Logo Questions Linux Laravel Mysql Ubuntu Git Menu
 

How to traverse a hierarchical tree-structure structure backwards using recursive queries

I'm using PostgreSQL 9.1 to query hierarchical tree-structured data, consisting of edges (or elements) with connections to nodes. The data are actually for stream networks, but I've abstracted the problem to simple data types. Consider the example tree table. Each edge has length and area attributes, which are used to determine some useful metrics from the network.

CREATE TEMP TABLE tree (
  edge text PRIMARY KEY,
  from_node integer UNIQUE NOT NULL, -- can also act as PK
  to_node integer REFERENCES tree (from_node),
  mode character varying(5), -- redundant, but illustrative
  length numeric NOT NULL,
  area numeric NOT NULL,
  fwd_path text[], -- optional ordered sequence, useful for debugging
  fwd_search_depth integer,
  fwd_length numeric,
  rev_path text[], -- optional unordered set, useful for debugging
  rev_search_depth integer,
  rev_length numeric,
  rev_area numeric
);
CREATE INDEX ON tree (to_node);
INSERT INTO tree(edge, from_node, to_node, mode, length, area) VALUES
 ('A', 1, 4, 'start', 1.1, 0.9),
 ('B', 2, 4, 'start', 1.2, 1.3),
 ('C', 3, 5, 'start', 1.8, 2.4),
 ('D', 4, 5, NULL, 1.2, 1.3),
 ('E', 5, NULL, 'end', 1.1, 0.9);

Which can be illustrated below, where the edges represented by A-E are connected with nodes 1-5. The NULL to_node (Ø) represents the end node. The from_node is always unique, so it can act as PK. If this network flows like a drainage basin, it would be from top to bottom, where the starting tributary edges are A, B, C and the ending outflow edge is E.

tree

The documentation for WITH provide a nice example of how to use search graphs in recursive queries. So, to get the "forwards" information, the query starts at the end, and works backwards:

WITH RECURSIVE search_graph AS (
  -- Begin at ending nodes
  SELECT E.from_node, 1 AS search_depth, E.length
    , ARRAY[E.edge] AS path -- optional
  FROM tree E WHERE E.to_node IS NULL

  UNION ALL
  -- Accumulate each edge, working backwards (upstream)
  SELECT o.from_node, sg.search_depth + 1, sg.length + o.length
    , o.edge|| sg.path -- optional
  FROM tree o, search_graph sg
  WHERE o.to_node = sg.from_node
)
UPDATE tree SET
  fwd_path = sg.path,
  fwd_search_depth = sg.search_depth,
  fwd_length = sg.length
FROM search_graph AS sg WHERE sg.from_node = tree.from_node;

SELECT edge, from_node, to_node, fwd_path, fwd_search_depth, fwd_length
FROM tree ORDER BY edge;

 edge | from_node | to_node | fwd_path | fwd_search_depth | fwd_length
------+-----------+---------+----------+------------------+------------
 A    |         1 |       4 | {A,D,E}  |                3 |        3.4
 B    |         2 |       4 | {B,D,E}  |                3 |        3.5
 C    |         3 |       5 | {C,E}    |                2 |        2.9
 D    |         4 |       5 | {D,E}    |                2 |        2.3
 E    |         5 |         | {E}      |                1 |        1.1

The above makes sense, and scales well for large networks. For example, I can see edge B is 3 edges from the end, and the forward path is {B,D,E} with a total length of 3.5 from the tip to the end.
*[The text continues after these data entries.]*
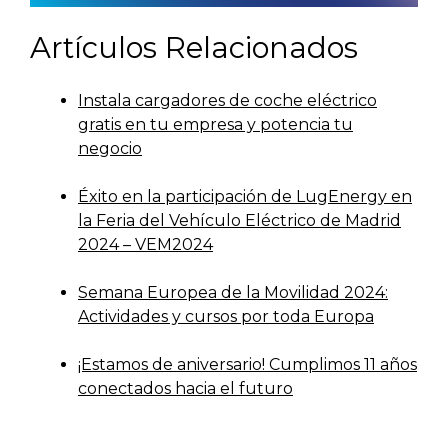
Artículos Relacionados
Instala cargadores de coche eléctrico
gratis en tu empresa y potencia tu
negocio
Éxito en la participación de LugEnergy en
la Feria del Vehículo Eléctrico de Madrid
2024 – VEM2024
Semana Europea de la Movilidad 2024:
Actividades y cursos por toda Europa
¡Estamos de aniversario! Cumplimos 11 años
conectados hacia el futuro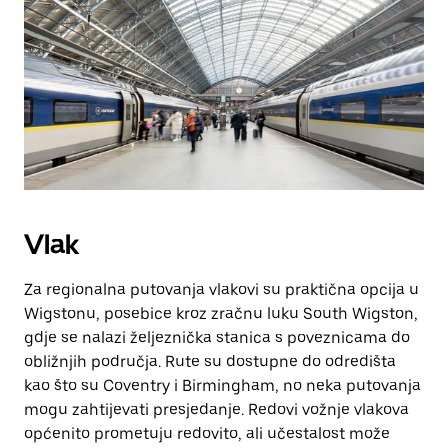
Vlak
Za regionalna putovanja vlakovi su praktična opcija u
Wigstonu, posebice kroz zračnu luku South Wigston,
gdje se nalazi željeznička stanica s poveznicama do
obližnjih područja. Rute su dostupne do odredišta
kao što su Coventry i Birmingham, no neka putovanja
mogu zahtijevati presjedanje. Redovi vožnje vlakova
općenito prometuju redovito, ali učestalost može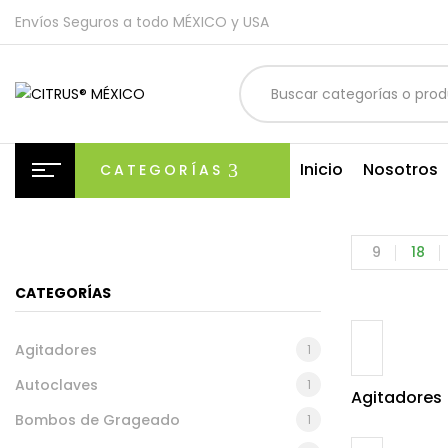
Envíos Seguros a todo MÉXICO y USA
Inicio
Nosotros
CATEGORÍAS
9
18
CATEGORÍAS
Agitadores
1
Autoclaves
1
Agitadores
Bombos de Grageado
1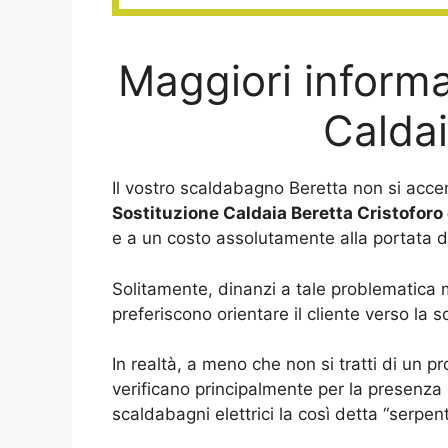
Maggiori informa
Caldai
Il vostro scaldabagno Beretta non si acce
Sostituzione Caldaia Beretta Cristofor
e a un costo assolutamente alla portata di 
Solitamente, dinanzi a tale problematica m
preferiscono orientare il cliente verso la s
In realtà, a meno che non si tratti di un p
verificano principalmente per la presenza 
scaldabagni elettrici la così detta “serpent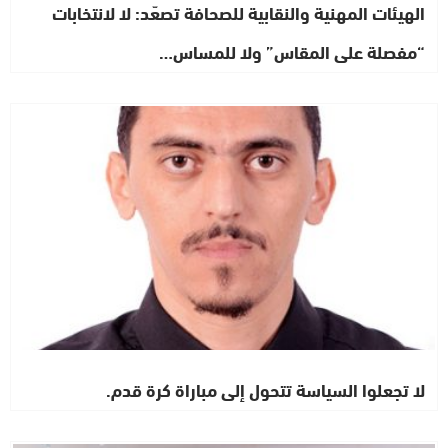
الهيئات المهنية والنقابية للصحافة تصعّد: لا لانتخابات
“مفصلة على المقاس” ولا للمساس…
رأي خاص
لا تجعلوا السياسة تتحول إلى مباراة كرة قدم.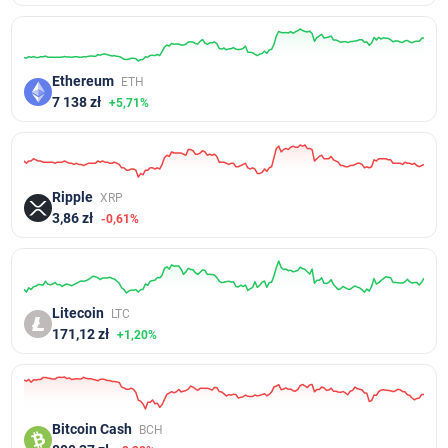
Ethereum
ETH
7 138 zł
+5,71%
Ripple
XRP
3,86 zł
-0,61%
Litecoin
LTC
171,12 zł
+1,20%
Bitcoin Cash
BCH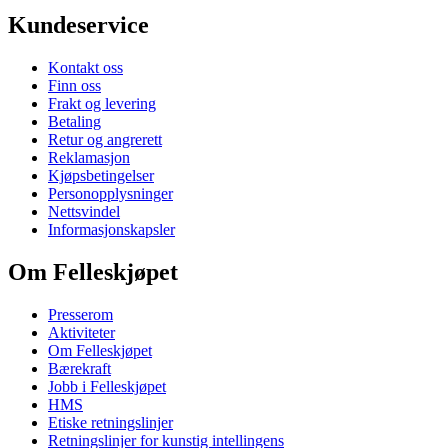
Kundeservice
Kontakt oss
Finn oss
Frakt og levering
Betaling
Retur og angrerett
Reklamasjon
Kjøpsbetingelser
Personopplysninger
Nettsvindel
Informasjonskapsler
Om Felleskjøpet
Presserom
Aktiviteter
Om Felleskjøpet
Bærekraft
Jobb i Felleskjøpet
HMS
Etiske retningslinjer
Retningslinjer for kunstig intellingens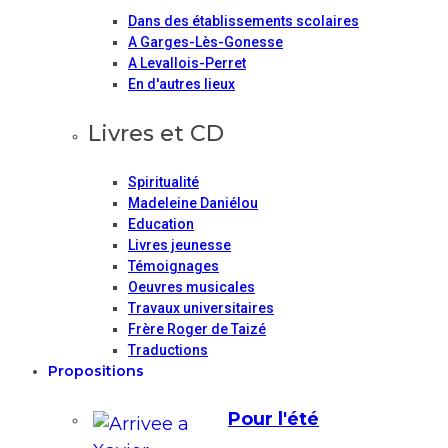
Dans des établissements scolaires
A Garges-Lès-Gonesse
A Levallois-Perret
En d'autres lieux
Livres et CD
Spiritualité
Madeleine Daniélou
Education
Livres jeunesse
Témoignages
Oeuvres musicales
Travaux universitaires
Frère Roger de Taizé
Traductions
Propositions
Pour l'été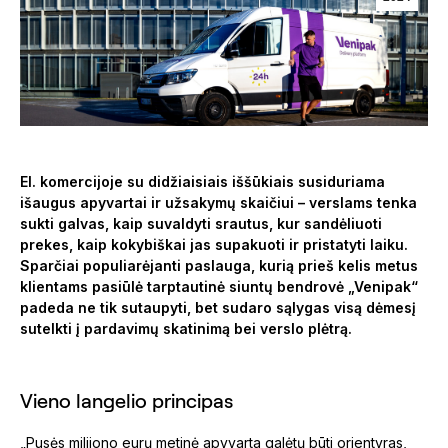
El. komercijoje su didžiaisiais iššūkiais susiduriama
išaugus apyvartai ir užsakymų skaičiui – verslams tenka
sukti galvas, kaip suvaldyti srautus, kur sandėliuoti
prekes, kaip kokybiškai jas supakuoti ir pristatyti laiku.
Sparčiai populiarėjanti paslauga, kurią prieš kelis metus
klientams pasiūlė tarptautinė siuntų bendrovė „Venipak“
padeda ne tik sutaupyti, bet sudaro sąlygas visą dėmesį
sutelkti į pardavimų skatinimą bei verslo plėtrą.
Vieno langelio principas
„Pusės milijono eurų metinė apyvarta galėtų būti orientyras,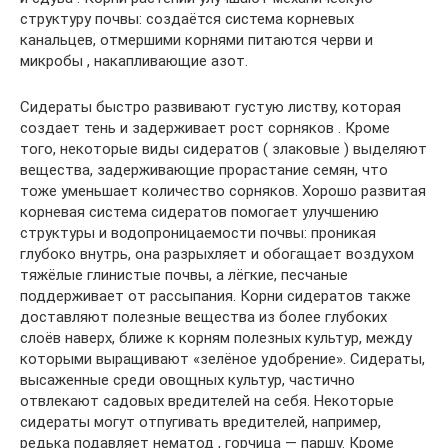
структуру почвы: создаётся система корневых
канальцев, отмершими корнями питаются черви и
микробы , накапливающие азот.
Сидераты быстро развивают густую листву, которая
создает тень и задерживает рост сорняков . Кроме
того, некоторые виды сидератов ( злаковые ) выделяют
вещества, задерживающие прорастание семян, что
тоже уменьшает количество сорняков. Хорошо развитая
корневая система сидератов помогает улучшению
структуры и водопроницаемости почвы: проникая
глубоко внутрь, она разрыхляет и обогащает воздухом
тяжёлые глинистые почвы, а лёгкие, песчаные
поддерживает от рассыпания. Корни сидератов также
доставляют полезные вещества из более глубоких
слоёв наверх, ближе к корням полезных культур, между
которыми выращивают «зелёное удобрение». Сидераты,
высаженные среди овощных культур, частично
отвлекают садовых вредителей на себя. Некоторые
сидераты могут отпугивать вредителей, например,
редька подавляет нематод , горчица — паршу. Кроме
However, I cannot figure out a good way to build a reverse query. That is, from each edge, what are the accumulated "upstream" edges, lengths and areas. Using WITH RECURSIVE, the best I have is:

WITH RECURSIVE search_graph AS (
  -- Begin at starting nodes
  SELECT S.from_node, S.to_node, 1 AS search_depth, S.length, S.area
    , ARRAY[S.edge] AS path -- optional
  FROM tree S WHERE from_node IN (
    -- Starting nodes have a from_node without any to_node
    SELECT from_node FROM tree EXCEPT SELECT to_node FROM tree)

  UNION ALL
  -- Accumulate edges, working forwards
  SELECT c.from_node, c.to_node, sg.search_depth + 1, sg.length + c.length, sg.area + c.area
         , c.edge || sg.path -- optional
  FROM tree c, search_graph sg
  WHERE c.from_node = sg.to_node
)
UPDATE tree SET
  rev_path = sg.path,
  rev_search_depth = sg.search_depth,
  rev_length = sg.length,
  rev_area = sg.area
FROM search_graph AS sg WHERE sg.from_node = tree.from_node;

SELECT edge, from_node, to_node, rev_path, rev_search_depth, rev_length, rev_area
FROM tree ORDER BY edge;

 edge | from_node | to_node | rev_path | rev_search_depth | rev_length | rev_area
------+-----------+---------+----------+------------------+------------+----------
 A    |         1 |       4 | {A}      |                1 |        1.1 |      0.9
 B    |         2 |       4 | {B}      |                1 |        1.2 |      1.3
 C    |         3 |       5 | {C}      |                1 |        1.8 |      2.4
 D    |         4 |       5 | {D,A}    |                2 |        2.3 |      2.2
 E    |         5 |         | {E,C}    |                2 |        2.9 |      3.3

I would like to build aggregates into the second term of the recursive query, since each downstream edge connects to 1 or many upstream edges, but aggregates are not allowed with recursive queries. Also, I'm aware that the join is sloppy, since the with recursive result has multiple join conditions for edge.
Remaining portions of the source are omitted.